You might wonder how is Portal’s development progressing after Austin and Jason posted their updates a while ago. After posting my article on the research of file synchronizers I am looked through all the publications and articles I mentioned and a lot more. As it often happens with these kinds of inquiries you end up in similar or even completely different research areas. In this case I found out that some file synchronization publications overlap with the research underlying my company’s product SubEthaEdit which features collaborate text editing.

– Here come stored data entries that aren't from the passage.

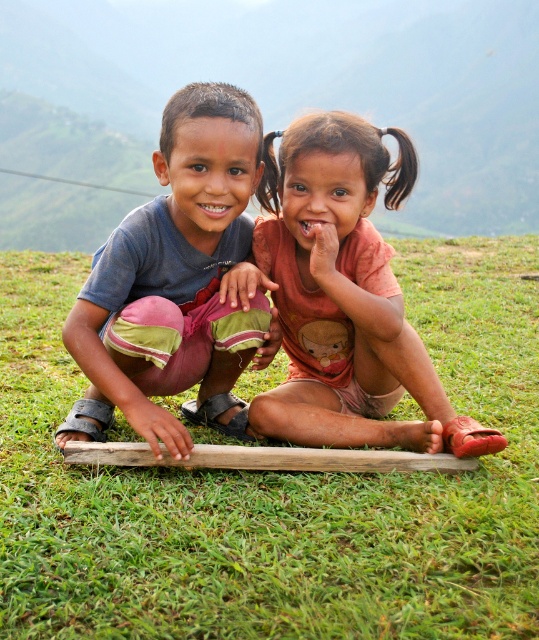 Question: Which object is closer to the camera taking this photo?

Choices:
 (A) green grassy at center
 (B) orange cotton shirt at center
 (C) green grass at lower center

Answer: (A)

Question: Is green grass at lower center smaller than matte blue shirt at center?

Choices:
 (A) no
 (B) yes

Answer: (A)

Question: Considering the real-world distances, which object is closest to the matte blue shirt at center?

Choices:
 (A) green grass at lower center
 (B) orange cotton shirt at center

Answer: (B)

Question: Which of the following is the farthest from the observer?

Choices:
 (A) (314, 136)
 (B) (425, 173)
 (C) (142, 259)
 (D) (515, 531)

Answer: (B)

Question: Is green grassy at center bigger than matte blue shirt at center?

Choices:
 (A) no
 (B) yes

Answer: (A)

Question: Is green grassy at center thinner than matte blue shirt at center?

Choices:
 (A) no
 (B) yes

Answer: (A)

But let’s get back to identify the implications for Portal’s development. Soon after reading the fundamental papers about this topic I felt confident that you probably won’t invent a new file synchronization engine yourself. There are a lot of interesting tools out there which work quite well but either lack a cool user interface as envisioned by Farzad or just don’t quite meet the requirements Portal has. For example, rsync is a very popular tool among administators and power users to keep file trees in sync over a large number of machines. rsync tries to minimize the transfered bytes to keep two copies of a file in sync by doing incremental updates on the file. This is especially great for slow connections where you don’t want to transfer a complete file if only a few bytes have changed. The described approach is employed by the rsync tool and is generally known as the rsync algorithm. You may find the algorithm implemented in other software as well. But what else does rsync offer? It is basically used as mirroring tool. You can mirror a file tree from your machine to several others. It allows you to promote changes you made on your machine to others. If you change your files on the other machines and then want to promote them back then it get’s difficult because rsync doesn’t have great support for back and forth synching. It’s great as a uni-directional mirror utility. Using Portal you want to have bi-directional synching because you want to work with your files on every synched machine without worrying whether they can be promoted back. Therefore rsync is not an option for Portal.

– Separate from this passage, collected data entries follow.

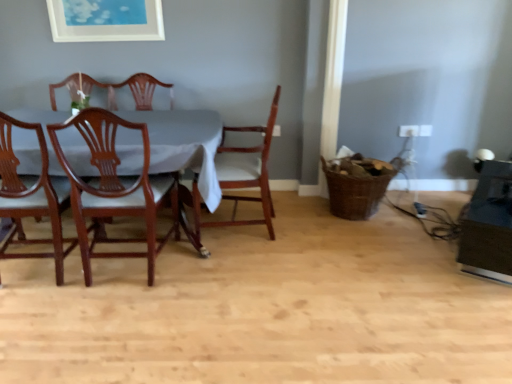 Question: Looking at the image, does mahogany wood chair at center, marked as the second chair in a right-to-left arrangement, seem bigger or smaller compared to wooden chair at center, which ranks as the first chair in right-to-left order?

Choices:
 (A) big
 (B) small

Answer: (B)

Question: In terms of height, does mahogany wood chair at center, marked as the second chair in a right-to-left arrangement, look taller or shorter compared to wooden chair at center, which is the 3th chair from left to right?

Choices:
 (A) tall
 (B) short

Answer: (A)

Question: Which object is the farthest from the brown woven basket at lower right?

Choices:
 (A) mahogany wood chair at left, placed as the first chair when sorted from left to right
 (B) wooden chair at center, which is the 3th chair from left to right
 (C) white fabric table at left
 (D) mahogany wood chair at center, which ranks as the 2th chair in left-to-right order
 (E) white matte picture frame at upper center

Answer: (A)

Question: Which of these objects is positioned closest to the mahogany wood chair at left, which ranks as the third chair in right-to-left order?

Choices:
 (A) mahogany wood chair at center, which ranks as the 2th chair in left-to-right order
 (B) white matte picture frame at upper center
 (C) white fabric table at left
 (D) brown woven basket at lower right
 (E) wooden chair at center, which ranks as the first chair in right-to-left order

Answer: (A)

My next candidate was Unison. It caught my eye early on because like rsync it is a tool that is widely used and not yet another research prototype. First of all it support bi-directional synching which we want for Portal. It uses a compression protocal similar to rsync which makes it suitable for slow links. Besides that it is resilient to failures. I think this one of the most important aspects if you don’t want to worry all the time whether my synching software is gonna destroy my data on the next update. There are so many failure scenarios in a synching application. You can experience all sorts of network failures. Your software might crash. Your files are modified while the synching process is still going on. But in all those cases you want your replicas to stay intact and be synchable in the future. Unison has put a lot of effort into making sure that your data is safe. Interestingly enough Unison features specification dealing with all those issues that is also proven.

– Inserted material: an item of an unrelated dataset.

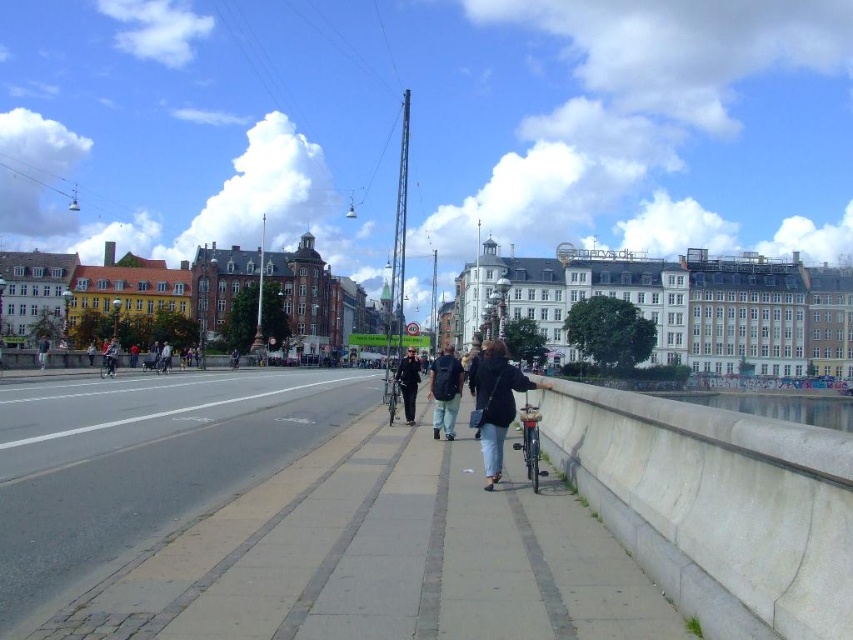 Is dark blue backpack at center below dark blue uniform at center?

Yes.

What does all this mean for Portal? After my research on topic I decided to use Unison as the foundation for Portal. There are two options for accomplishing this. The first approach I pursued would have been a Mac OS X specific implementation of the Unison specification. The result would be an optimized solution for Mac OS X which could make use of all the operating specifics. Implementing your own solution takes a lot of time and you wouln’t see any flashy results because it would involve mostly file I/O and network programming. Comparing to an existing and mature implementation your own solution will surely inlcude many bugs and issues at the beginning. The second approach I’m now focusing on is to use the existing Unison implementation and build Portal on top of it. Unlike the first approach we now get much sooner to the point where we can experiment with application interaction, i.e. user interface. My next step is to build a prototype of Portal using the Unison tool under the hood.